Tournai ajoute l’action en cessation à sa politique des logements inoccupés
«Il y aura d’abord un dialogue avec les propriétaires»Crédits: ÉdA
TOURNAI

Tournai ajoute l’action en cessation à sa politique des logements inoccupés

En supplément de sa taxe annuelle sur les immeubles inoccupés, la Ville de Tournai vient d’ajouter la fonction «action en cessation» à sa politique de lutte contre les logements inoccupés. «Il y aura d’abord un dialogue avec les propriétaires», indique vendredi l’échevine du Logement.

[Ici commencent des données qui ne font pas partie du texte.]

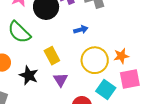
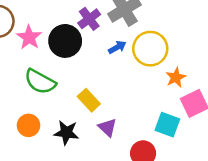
blue arrow: (81, 30) -> (117, 47), moved
yellow circle: (95, 60) -> (150, 49), moved

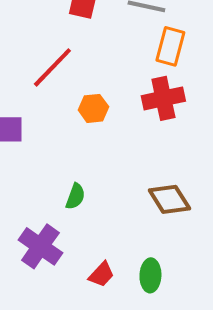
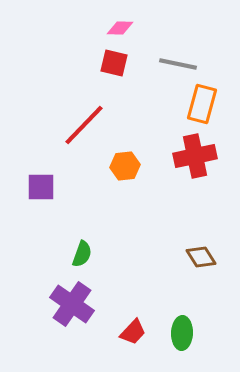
green semicircle: (75, 196) -> (82, 254), moved
brown diamond: (169, 199) -> (201, 257), size x0.7

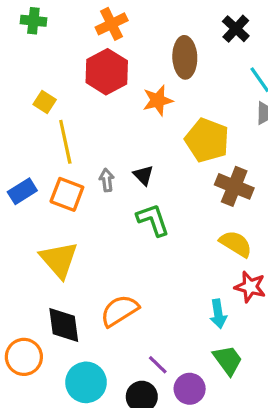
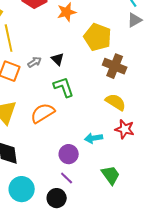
gray arrow: (107, 180) -> (35, 62), turned 64
orange semicircle: (119, 311) -> (43, 113), moved
cyan arrow: (218, 314) -> (94, 138), moved, turned 90
purple circle: (190, 389) -> (69, 154), moved

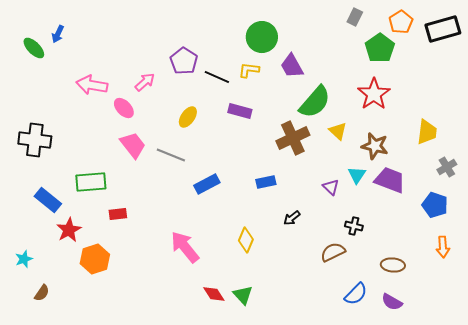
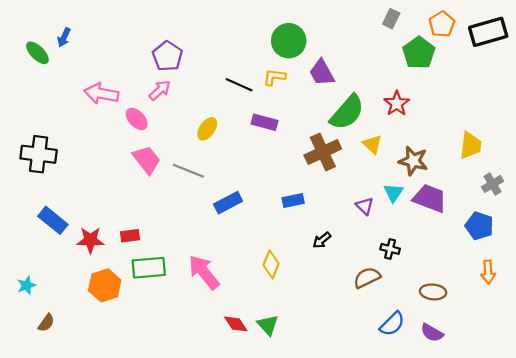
purple pentagon: (184, 61) -> (167, 56), moved
red star: (374, 94) -> (397, 104), moved, size x0.7
green rectangle: (91, 182) -> (149, 268), moved
red star: (69, 230) -> (90, 240), moved, turned 30

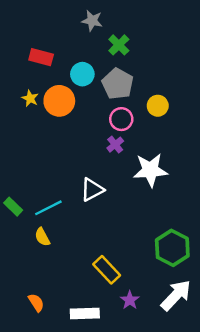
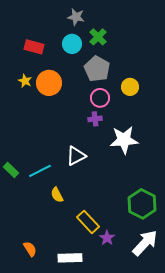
cyan circle: (82, 74) -> (72, 44), moved
purple cross: (115, 145) -> (95, 119), turned 32
yellow semicircle: (42, 237) -> (57, 195), moved
purple star: (130, 300) -> (107, 238), moved

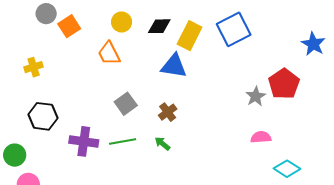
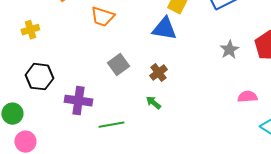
orange trapezoid: (109, 53) -> (102, 17), turned -45
gray star: (256, 96) -> (229, 50), moved
green line: (123, 141) -> (111, 125), moved

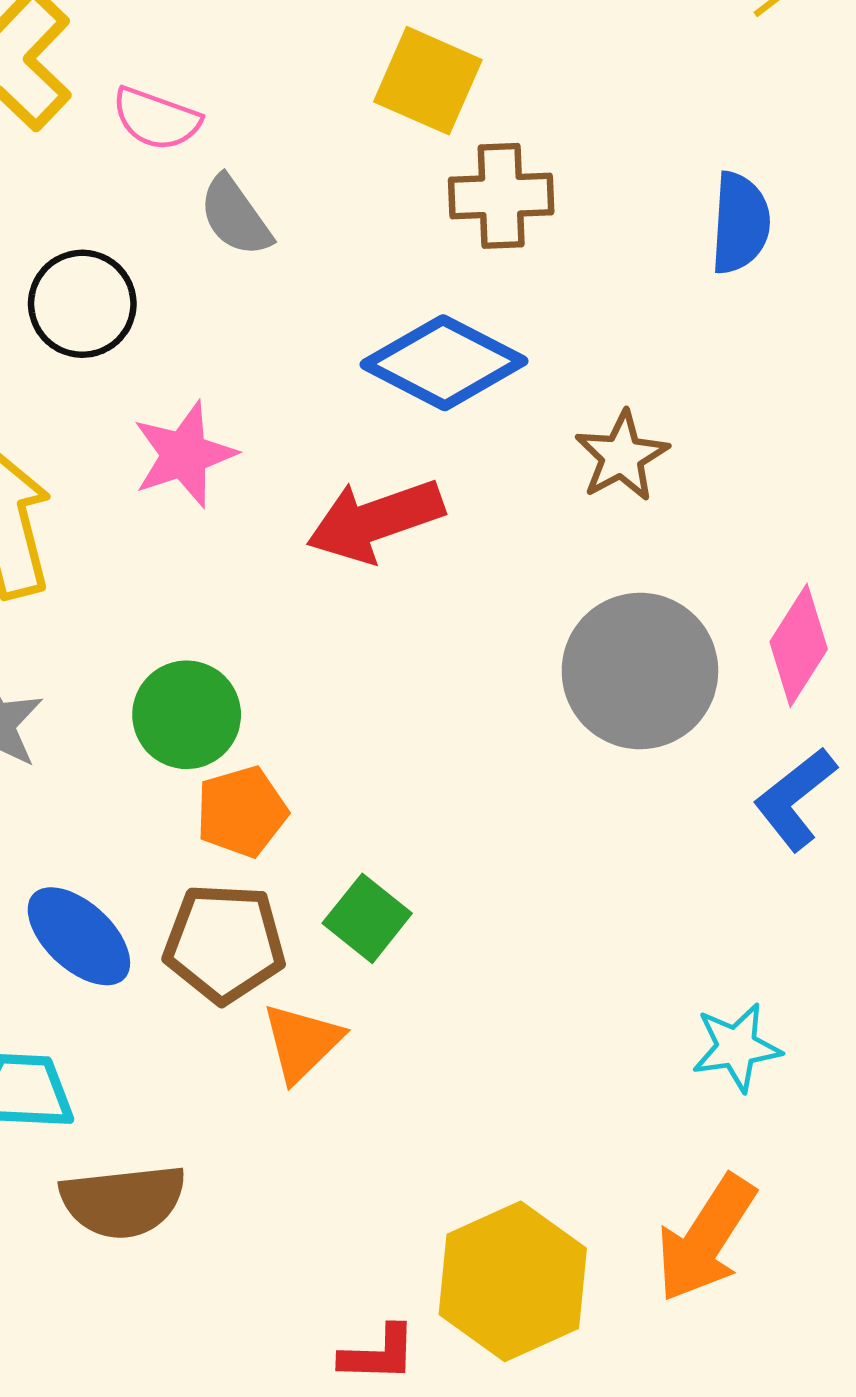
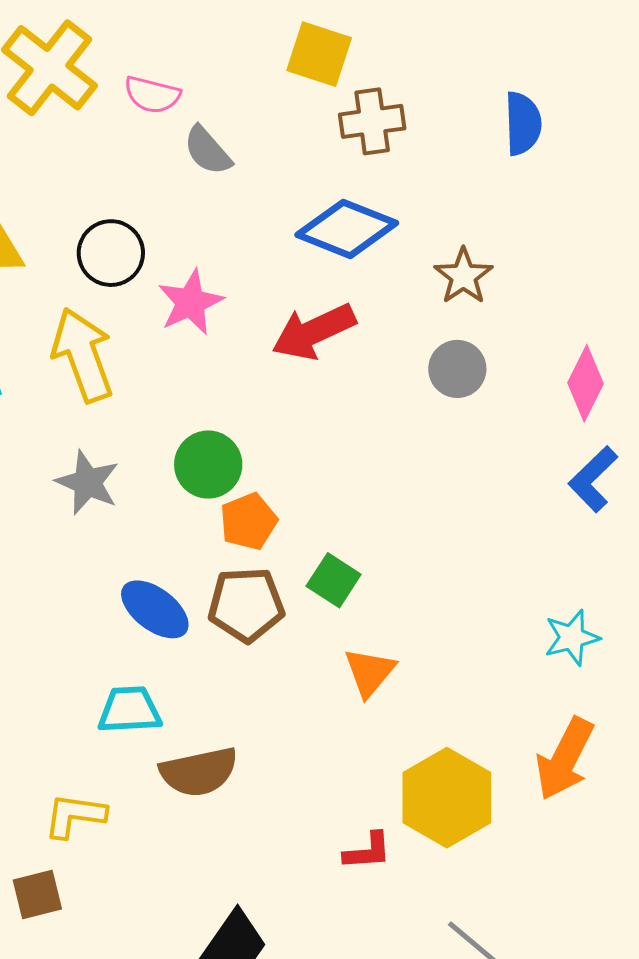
black circle: (82, 304) -> (111, 253), moved
gray circle: (640, 671) -> (457, 369), moved, size x0.6
orange triangle: (302, 1042) -> (370, 672), moved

La déclaration de politique communale de l’actuelle législature tournaisienne prévoit, en matière de droit à l’habitat, d’accentuer la lutte contre les marchands de sommeil, l’inoccupation et la sous-occupation des logements publics et privés.

La réalisation de cet objectif passe notamment par l’application d’une taxe sur les immeubles inoccupés, d’un montant de 180 euros au mètre courant la première année, 210 euros la seconde année et de 240 euros dès la troisième année. Cette taxe est calculée sur base de la longueur de la façade et du nombre d’étages inoccupés.

L’arsenal de la lutte contre cette problématique se complète à présent à Tournai. «En cas d’inoccupation persistante, la Ville de Tournai a décidé d’activer les mesures prévues dans le Code wallon du logement en matière de réquisition de logements et d’actions en cessation», explique Coralie Ladavid, échevine du Logement. «On s’attaque d’abord à de vieux dossiers, qui ont plus de 10 ans. Lundi soir, lors du huis clos du prochain conseil communal, cinq de ces dossiers seront déjà examinés», précise Paul-Olivier Delannois, bourgmestre de Tournai.

La présentation de cette nouvelle mesure s’est déroulée en présence de Philippe Noël, échevin du Logement à Namur, où cette stratégie est également mise en place.

Dans ce domaine, la capitale de la Wallonie et la principale ville de Wallonie picarde veulent faire figure de précurseurs. La Ville de Tournai a opéré, en 2019, 207 constats d’inoccupation de bâtiments, dont 83 ont pu être taxés. Concernant l’action en cessation, «Dix actions ont déjà été menées auprès de propriétaires et six solutions ont été trouvées avant d’aller en justice. Il y a d’abord un dialogue avec les propriétaires ainsi qu’un accompagnement pour ces personnes qui sont souvent désarmées. Il y a des difficultés financières auxquelles sont confrontés certains propriétaires pour maintenir leur bien en état. Il y a aussi un manque d’information des propriétaires quant à la mise en location des logements mais aussi des aides financières ou structurelles existantes», explique Coralie Ladavid.

Après une décision du tribunal, l’action en cessation implique une prise en gestion du bien par la Ville, la réfection du logement, sa location, puis la reprise du bien par le propriétaire, après remboursement des frais à la Ville.